Tarma and Kethry are great.  I really like them.  They basically share equal billing, but it feels like Kethry gets a little more growth.  We’re introduced to a new character Jadrek, a royal archivist who seems to have insight into the kingdom, the new king, and the whereabouts of Idra.  At first he’s not very likable, but I warmed up to him as time went on.  He’s the one character I actually empathized with.  I like the main characters, but didn’t find myself engaged with them until they develop a friendship with Jadrek.  He's an intellectual, awkward, and has a bit of a chip on his shoulder.  But as the plot develops, he gets thrown in with Tarma and Kethry and soon they begin to trust each other and actually care for one another.

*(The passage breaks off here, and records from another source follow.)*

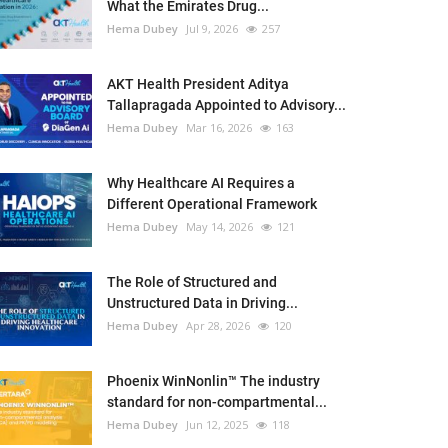
What the Emirates Drug...
Hema Dubey
Jul 9, 2026
257
AKT Health President Aditya
Tallapragada Appointed to Advisory...
Hema Dubey
Mar 16, 2026
163
Why Healthcare AI Requires a
Different Operational Framework
Hema Dubey
May 14, 2026
121
The Role of Structured and
Unstructured Data in Driving...
Hema Dubey
Apr 28, 2026
120
Phoenix WinNonlin™ The industry
standard for non-compartmental...
Hema Dubey
Jun 12, 2025
118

The world building continues to grow, particularly in the relationship Tarma has to the Goddess.  It doesn’t feel haphazard or superfluous.  It’s detailed and intriguing.  And the prose is wonderful as well.  I like the way Lackey describes the action without the mechanical details while still making you feel part of the action.  There’s some pretty rough violence in this book, but it’s never too gory or over the top.  In fact, I felt the same amount of revulsion that the main characters did when confronted with it themselves.  

I give this book three stars out of five.  It’s good, but it just didn’t come together for me.  In the end, I felt a little ambivalent about reading the third book.  However, I think I’m going to read it because it’s a collection of short stories and a short novel of our heroes.  I’m actually looking forward to the change in form to see how I like that as opposed to a full-length novel.